Quote only the span from the first line of the entries to the line containing "По категориям", both ends kept. Leave every picture out.

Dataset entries
....

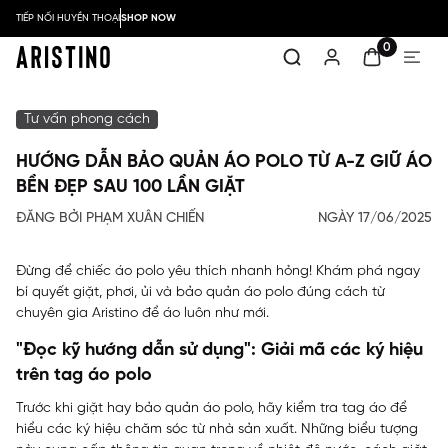
TIẾP NỐI HUYỀN THOẠI
SHOP NOW
0
Tư vấn phong cách
HƯỚNG DẪN BẢO QUẢN ÁO POLO TỪ A-Z GIỮ ÁO
BỀN ĐẸP SAU 100 LẦN GIẶT
ĐĂNG BỞI PHẠM XUÂN CHIẾN
NGÀY 17/06/2025
Đừng để chiếc áo polo yêu thích nhanh hỏng! Khám phá ngay
bí quyết giặt, phơi, ủi và bảo quản áo polo đúng cách từ
chuyên gia Aristino để áo luôn như mới.
"Đọc kỹ hướng dẫn sử dụng": Giải mã các ký hiệu
trên tag áo polo
Trước khi giặt hay bảo quản áo polo, hãy kiểm tra tag áo để
hiểu các ký hiệu chăm sóc từ nhà sản xuất. Những biểu tượng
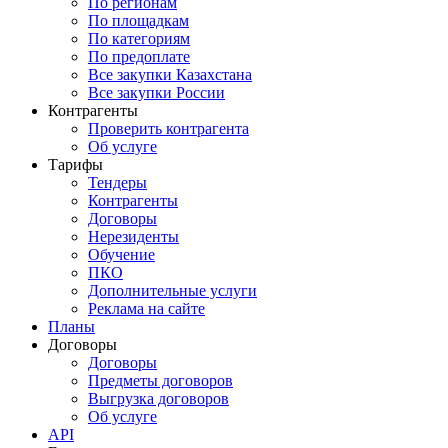
По регионам
По площадкам
По категориям
По предоплате
Все закупки Казахстана
Все закупки России
Контрагенты
Проверить контрагента
Об услуге
Тарифы
Тендеры
Контрагенты
Договоры
Нерезиденты
Обучение
ПКО
Дополнительные услуги
Реклама на сайте
Планы
Договоры
Договоры
Предметы договоров
Выгрузка договоров
Об услуге
API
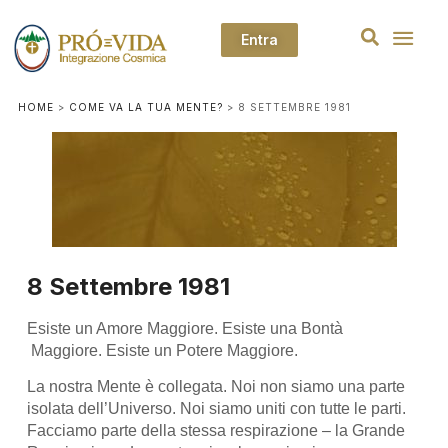
Entra
HOME
>
COME VA LA TUA MENTE?
>
8 SETTEMBRE 1981
8 Settembre 1981
Esiste un Amore Maggiore. Esiste una Bontà
Maggiore. Esiste un Potere Maggiore.
La nostra Mente è collegata. Noi non siamo una parte
isolata dell’Universo. Noi siamo uniti con tutte le parti.
Facciamo parte della stessa respirazione – la Grande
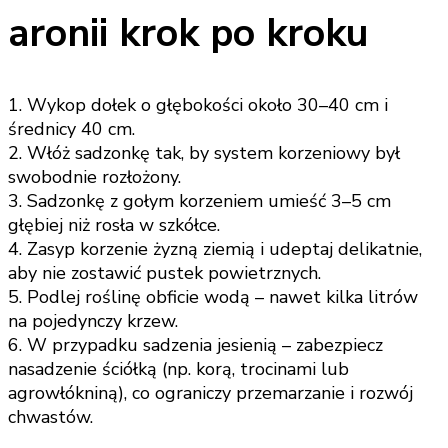
aronii krok po kroku
1. Wykop dołek o głębokości około 30–40 cm i
średnicy 40 cm.
2. Włóż sadzonkę tak, by system korzeniowy był
swobodnie rozłożony.
3. Sadzonkę z gołym korzeniem umieść 3–5 cm
głębiej niż rosła w szkółce.
4. Zasyp korzenie żyzną ziemią i udeptaj delikatnie,
aby nie zostawić pustek powietrznych.
5. Podlej roślinę obficie wodą – nawet kilka litrów
na pojedynczy krzew.
6. W przypadku sadzenia jesienią – zabezpiecz
nasadzenie ściółką (np. korą, trocinami lub
agrowłókniną), co ograniczy przemarzanie i rozwój
chwastów.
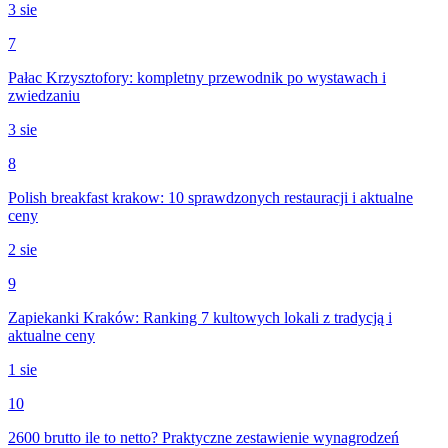
3 sie
7
Pałac Krzysztofory: kompletny przewodnik po wystawach i
zwiedzaniu
3 sie
8
Polish breakfast krakow: 10 sprawdzonych restauracji i aktualne
ceny
2 sie
9
Zapiekanki Kraków: Ranking 7 kultowych lokali z tradycją i
aktualne ceny
1 sie
10
2600 brutto ile to netto? Praktyczne zestawienie wynagrodzeń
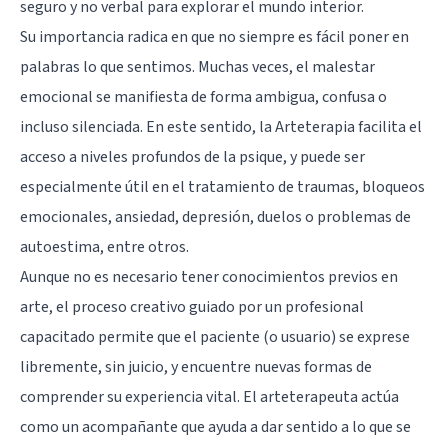
seguro y no verbal para explorar el mundo interior.
Su importancia radica en que no siempre es fácil poner en
palabras lo que sentimos. Muchas veces, el malestar
emocional se manifiesta de forma ambigua, confusa o
incluso silenciada. En este sentido, la Arteterapia facilita el
acceso a niveles profundos de la psique, y puede ser
especialmente útil en el tratamiento de traumas, bloqueos
emocionales, ansiedad, depresión, duelos o problemas de
autoestima, entre otros.
Aunque no es necesario tener conocimientos previos en
arte, el proceso creativo guiado por un profesional
capacitado permite que el paciente (o usuario) se exprese
libremente, sin juicio, y encuentre nuevas formas de
comprender su experiencia vital. El arteterapeuta actúa
como un acompañante que ayuda a dar sentido a lo que se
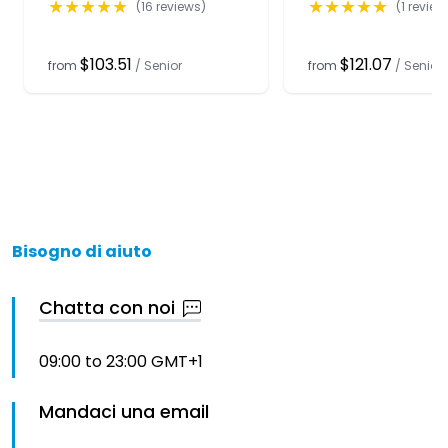
★
★
★
★
★
★
★
★
★
★
(
16
reviews)
(
1
review
$103.51
$121.07
from
/
Senior
from
/
Senior
Bisogno di aiuto
Chatta con noi
09:00 to 23:00 GMT+1
Mandaci una email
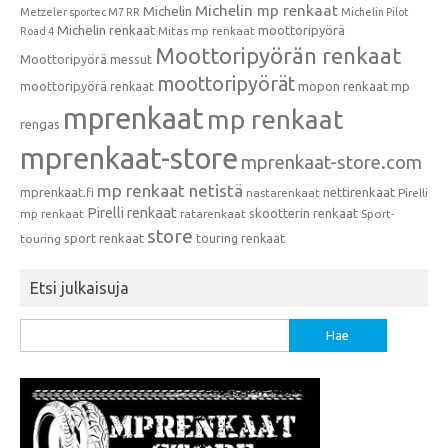
Michelin mp renkaat
Michelin
Metzeler sportec M7 RR
Michelin Pilot
Michelin renkaat
moottoripyörä
Mitas mp renkaat
Road 4
Moottoripyörän renkaat
Moottoripyörä messut
moottoripyörät
moottoripyörä renkaat
mopon renkaat
mp
mprenkaat
mp renkaat
rengas
mprenkaat-store
mprenkaat-store.com
mp renkaat netistä
mprenkaat.fi
nettirenkaat
nastarenkaat
Pirelli
Pirelli renkaat
skootterin renkaat
mp renkaat
ratarenkaat
Sport-
store
sport renkaat
touring renkaat
touring
Etsi julkaisuja
Haku:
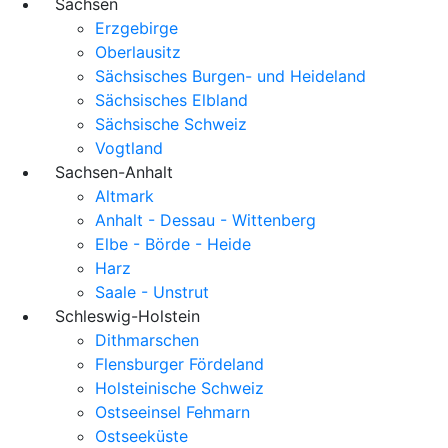
Sachsen
Erzgebirge
Oberlausitz
Sächsisches Burgen- und Heideland
Sächsisches Elbland
Sächsische Schweiz
Vogtland
Sachsen-Anhalt
Altmark
Anhalt - Dessau - Wittenberg
Elbe - Börde - Heide
Harz
Saale - Unstrut
Schleswig-Holstein
Dithmarschen
Flensburger Fördeland
Holsteinische Schweiz
Ostseeinsel Fehmarn
Ostseeküste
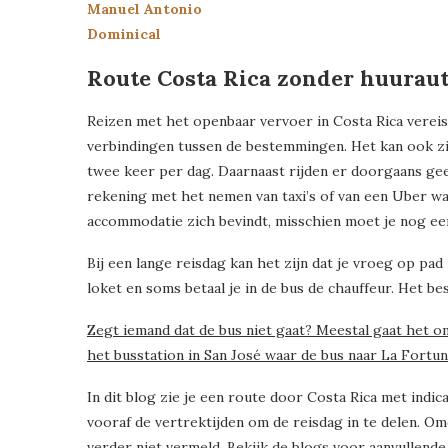
Manuel Antonio
Dominical
Route Costa Rica zonder huurau
Reizen met het openbaar vervoer in Costa Rica vereist 
verbindingen tussen de bestemmingen. Het kan ook zij
twee keer per dag. Daarnaast rijden er doorgaans gee
rekening met het nemen van taxi’s of van een Uber wa
accommodatie zich bevindt, misschien moet je nog een
Bij een lange reisdag kan het zijn dat je vroeg op pad
loket en soms betaal je in de bus de chauffeur. Het b
Zegt iemand dat de bus niet gaat? Meestal gaat het om
het busstation in San José waar de bus naar La Fortun
In dit blog zie je een route door Costa Rica met indi
vooraf de vertrektijden om de reisdag in te delen. O
verder niet vermeld. Bekijk de blogs voor aanvullend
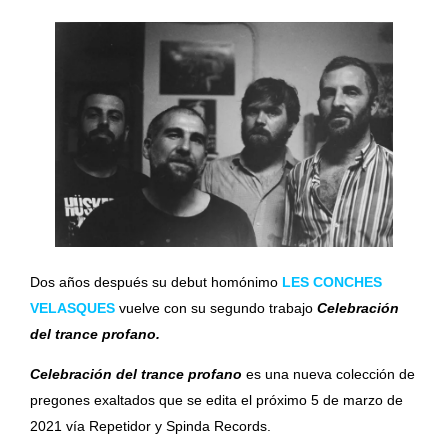
Dos años después su debut homónimo
LES CONCHES
VELASQUES
vuelve con su segundo trabajo
Celebración
del trance profano
.
Celebración del trance profano
es una nueva colección de
pregones exaltados que se edita el próximo 5 de marzo de
2021 vía Repetidor y Spinda Records.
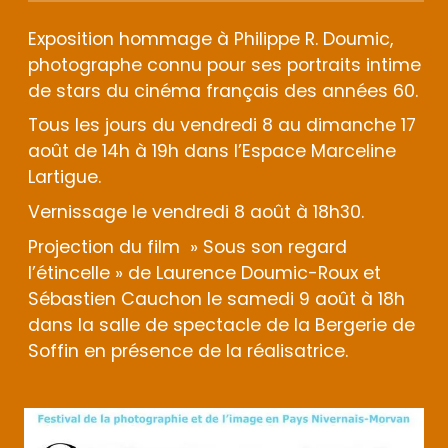
Exposition hommage à Philippe R. Doumic,
photographe connu pour ses portraits intime
de stars du cinéma français des années 60.
Tous les jours du vendredi 8 au dimanche 17
août de 14h à 19h dans l’Espace Marceline
Lartigue.
Vernissage le vendredi 8 août à 18h30.
Projection du film » Sous son regard
l’étincelle » de Laurence Doumic-Roux et
Sébastien Cauchon le samedi 9 août à 18h
dans la salle de spectacle de la Bergerie de
Soffin en présence de la réalisatrice.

....

## THE COMPLETED TASK
TIẾP NỐI HUYỀN THOẠI
SHOP NOW
0
Tư vấn phong cách
HƯỚNG DẪN BẢO QUẢN ÁO POLO TỪ A-Z GIỮ ÁO
BỀN ĐẸP SAU 100 LẦN GIẶT
ĐĂNG BỞI PHẠM XUÂN CHIẾN
NGÀY 17/06/2025
Đừng để chiếc áo polo yêu thích nhanh hỏng! Khám phá ngay
bí quyết giặt, phơi, ủi và bảo quản áo polo đúng cách từ
chuyên gia Aristino để áo luôn như mới.
"Đọc kỹ hướng dẫn sử dụng": Giải mã các ký hiệu
trên tag áo polo
Trước khi giặt hay bảo quản áo polo, hãy kiểm tra tag áo để
hiểu các ký hiệu chăm sóc từ nhà sản xuất. Những biểu tượng
По регионам
По площадкам
По категориям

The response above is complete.